Para eles, a culpa é dos estrangeiros, dos homossexuais, dos políticos corruptos – e estes partidos vendem-se como diferentes. Apregoam frases e entoações cuja digestão é bem recebida e, como no caso de Donald Trump, conseguem manipular a opinião de algum público ao ponto de conseguirem fazer-se passar por homens e mulheres do povo contra as elites.
Mais perto, dentro da realidade portuguesa, essa dicotomia das elites versus o povo é um grito utilizado por André Ventura que ironicamente (ou não) é apoiado e financiado por, imagine-se… as elites.
Qual é então o falhanço dos valores europeus que têm vindo a dar lugar a plataformas radicais e populistas?
No caso da Suécia e Itália – e, por mais simples que possa parecer –, a subida do eleitorado extremista estará ligado à crise migratória de 2015. Estes dois países abriram as suas fronteiras a refugiados sem gestão da narrativa moderada e inclusiva.

Não é de estranhar o aproveitamento dos extremistas perante um vazio de mensagem humanista. E é fácil, razoável até, mais ainda no caso da Itália – cuja Economia é bastante mais fraca do que a sueca –, perguntar onde estava o apoio financeiro e logístico da Europa às constantes ondas de refugiados a entrar nos seus portos. A consequência disso leva inevitavelmente à pergunta mais simples e também perigosa, que é: e nós?
A proliferação do sentimento anti-europeu torna-se num comboio a alta velocidade e, perante a falha dos moderados e a demora de implementações práticas perdidas nas burocracias do Parlamento Europeu, cria-se o sentimento que nada é feito.

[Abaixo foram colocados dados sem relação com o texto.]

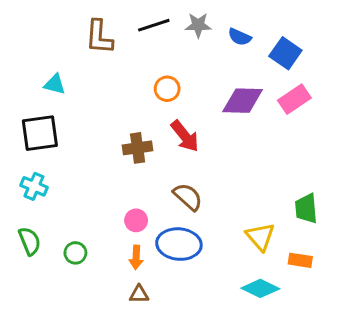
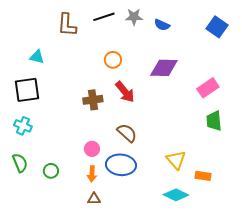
blue square: (285, 53) -> (217, 27), moved
pink rectangle: (294, 99) -> (208, 88), moved
green trapezoid: (306, 209) -> (214, 121), moved

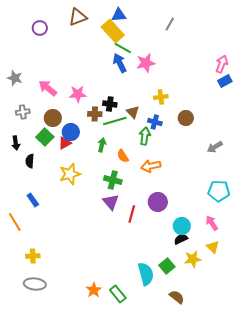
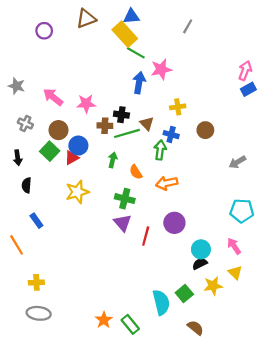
blue arrow: (120, 63) -> (139, 83), moved, turned 36
gray cross: (23, 112) -> (25, 123), turned 32
black semicircle: (30, 161) -> (26, 185), moved

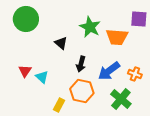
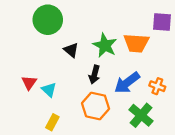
green circle: (26, 19) -> (48, 20), moved
green star: (90, 27) -> (105, 45), moved
yellow rectangle: (59, 105) -> (52, 122), moved

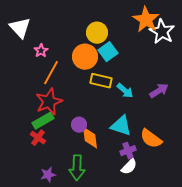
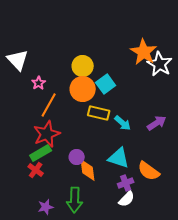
yellow circle: (97, 33) -> (83, 66), moved

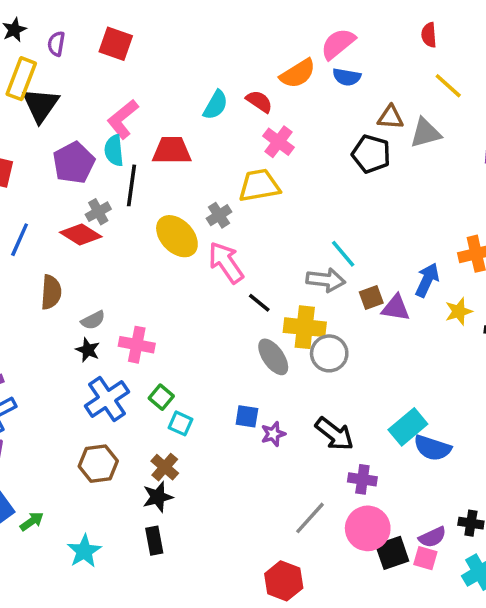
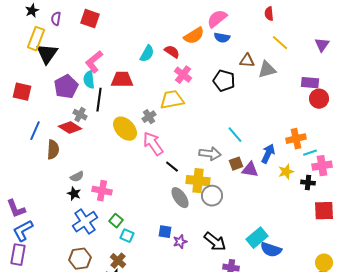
black pentagon: (371, 154) -> (224, 81), moved
gray cross: (98, 212) -> (80, 115), turned -32
cyan line: (343, 254) -> (235, 135), moved
brown semicircle: (51, 292) -> (53, 150), moved

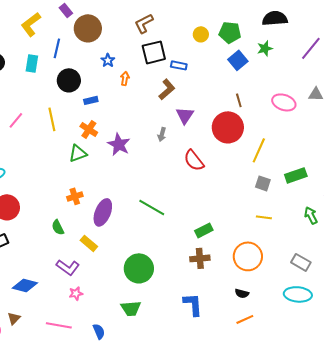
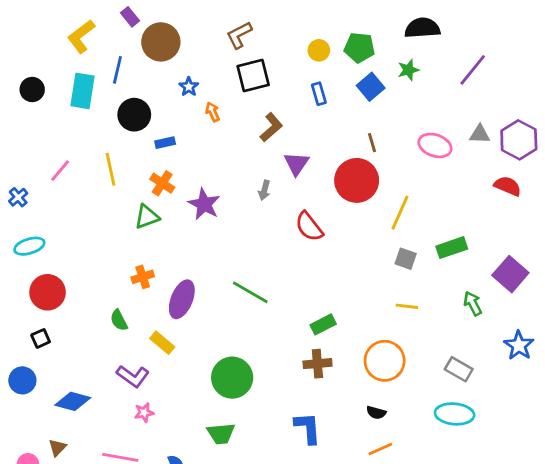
cyan rectangle: (32, 63) -> (83, 91), size x1.4
blue rectangle: (179, 65) -> (319, 94), moved, turned 63
orange arrow: (125, 78) -> (213, 112), turned -32

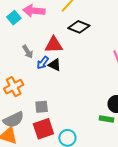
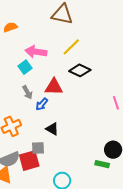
cyan square: (14, 18) -> (25, 67), moved
black triangle: (55, 65) -> (52, 129), moved
red square: (43, 129) -> (29, 161), moved

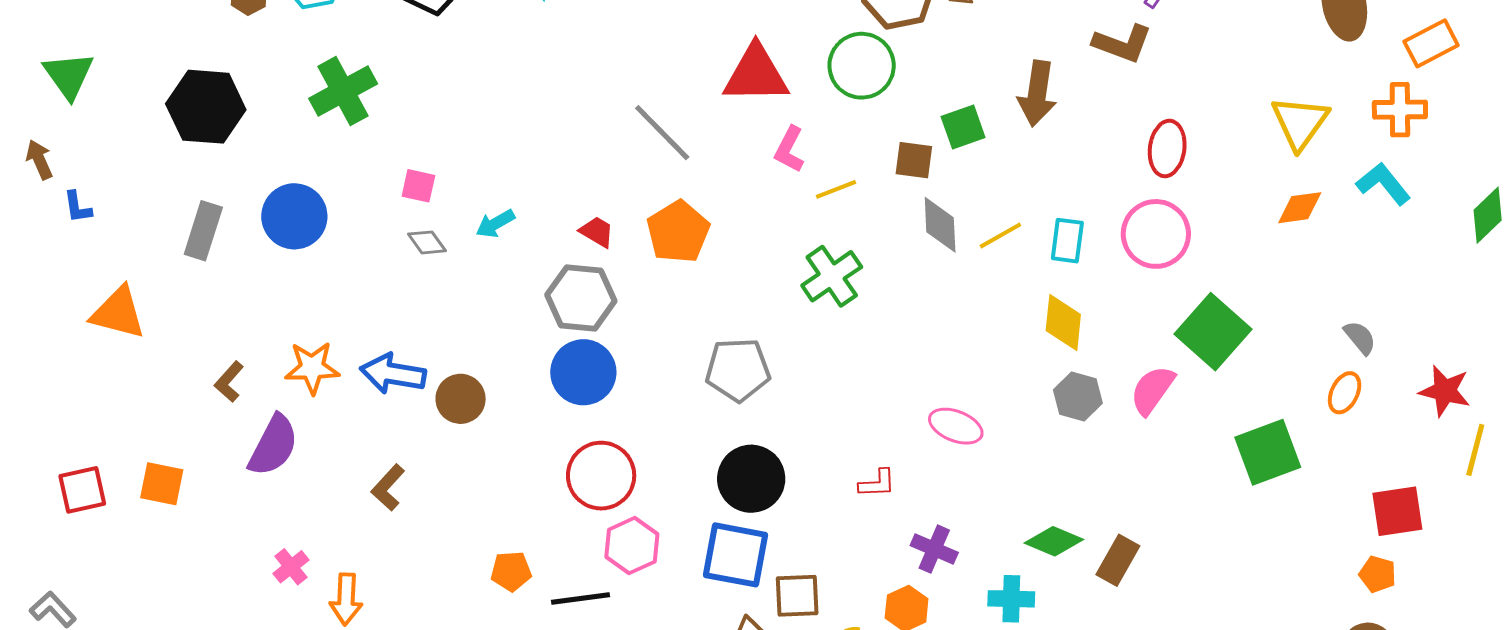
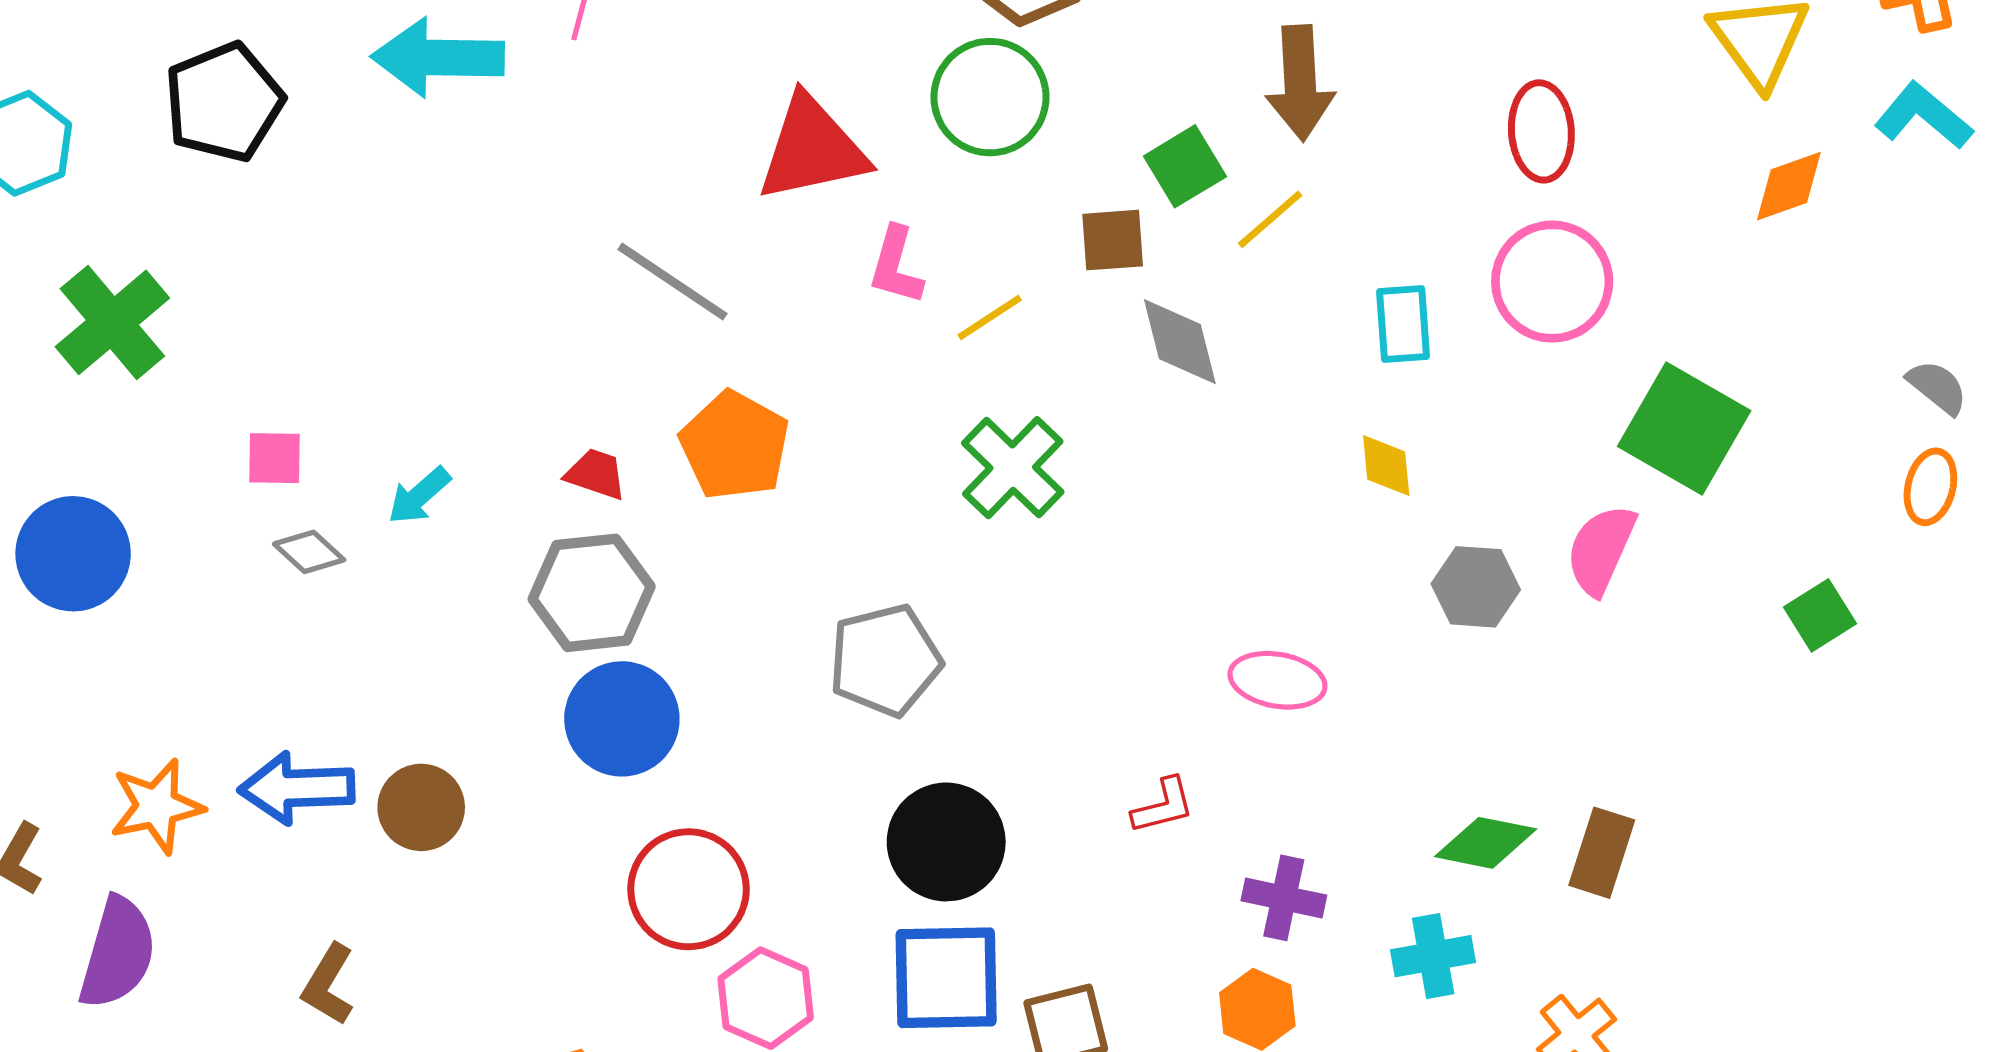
yellow line: (1000, 235) -> (1270, 219), moved
yellow diamond: (1063, 322) -> (1386, 466), moved, size x0.7
green square: (1268, 452) -> (1820, 615), size x0.6

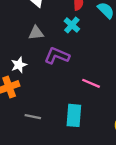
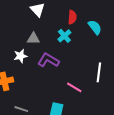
white star: (19, 65) -> (21, 56), moved

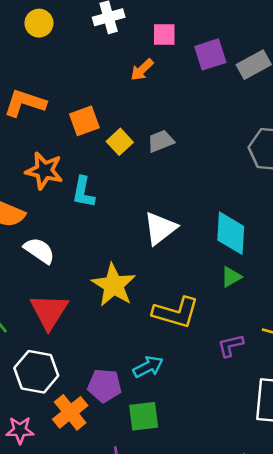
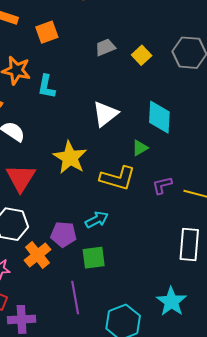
yellow square: (120, 142) -> (142, 55), moved
green triangle: (231, 277) -> (140, 148), moved
purple L-shape: (230, 346) -> (162, 185), moved

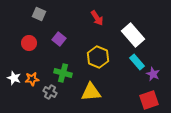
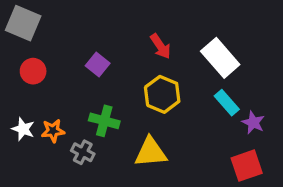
gray square: (39, 14) -> (23, 23), moved, size x1.5
red arrow: (97, 18) -> (161, 46), moved
red circle: (29, 43) -> (33, 71), moved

Um básico, “Falam, falam, mas não fazem nada”.
É assim que se criam e recriam estes movimentos. Eles não são novos, mas adaptam-se aos tempos. Veja-se o caso das lideranças. Meloni, Le Pen e a alemã Alice Weidel são mulheres. Talvez a líder francesa seja menos surpreendente, porque vem de uma família política e tem já essa tradição.
No entanto, a futura primeira-ministra italiana e líder extremista alemã são já um apelo ao voto feminino que, normalmente, não vota em partidos vistos como patriarcais e conservadores.

Curiosamente, estas políticas de carreira são consequência das lutas progressistas de esquerda pela igualdade de acesso a posições de liderança, que agora são aproveitadas pela extrema-direita para se capitalizar e captar eleitorado.
O espaço das ideias extremistas está conquistado e não irá diminuir enquanto for subestimado ou insultado. Ele só pode ser derrotado em sede de ideias. A estas ideias tem de lhes ser emprestado um novo léxico, uma forma de desmascarar o extremismo pelo que ele é. A manipulação da carga emocional de pequenos e grandes grupos e o vazio de soluções.
E será (extremamente) necessário que esse combate seja feito com a apresentação de soluções humanistas, sustentáveis, mas de rápida aplicação.
Como diz Marcelo Rebelo de Sousa, o povo tem sempre razão.